Mammals contain two main varieties of fat: white adipose tissue (WAT), which is used to store energy, and brown adipose tissue (BAT), which is involved in the regulation of body temperature, particularly in infants. Dermal WAT (dWAT) is the layer of WAT is immediately adjacent to the dermis and is known to accumulate in response to ambient cold, hair growth, and exposure to bacteria in mice, but little is known about this tissue in humans. In this issue of JCI Insight, Caroline Alexander and her colleagues at the University of Wisconsin, Madison, report the development of a non-invasive MRI-based method to measure dWAT, total WAT volume, and BAT activation in mice and humans.

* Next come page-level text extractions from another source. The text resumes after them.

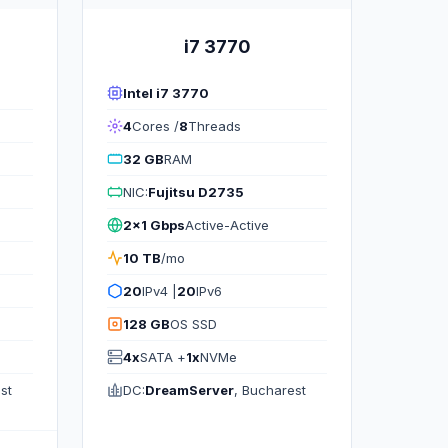
i7 3770
Intel i7 3770
4
Cores /
8
Threads
32 GB
RAM
NIC:
Fujitsu D2735
2x1 Gbps
Active-Active
10 TB
/mo
20
IPv4 |
20
IPv6
128 GB
OS SSD
4x
SATA +
1x
NVMe
st
DC:
DreamServer
, Bucharest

Using this method, Alexander and colleagues demonstrated that dWAT, as well as visceral WAT and BAT, increase in genetically obese mice and mice fed a high-fat diet over several weeks. Alexander and colleagues used their imaging technique on 10 healthy human subjects and determined that dWAT thickness was highly variable between subjects and weighed 8.8 kg on average. These studies demonstrate that this MRI-based method can be used to study multiple adipose depots, including dWAT, in both mice and humans.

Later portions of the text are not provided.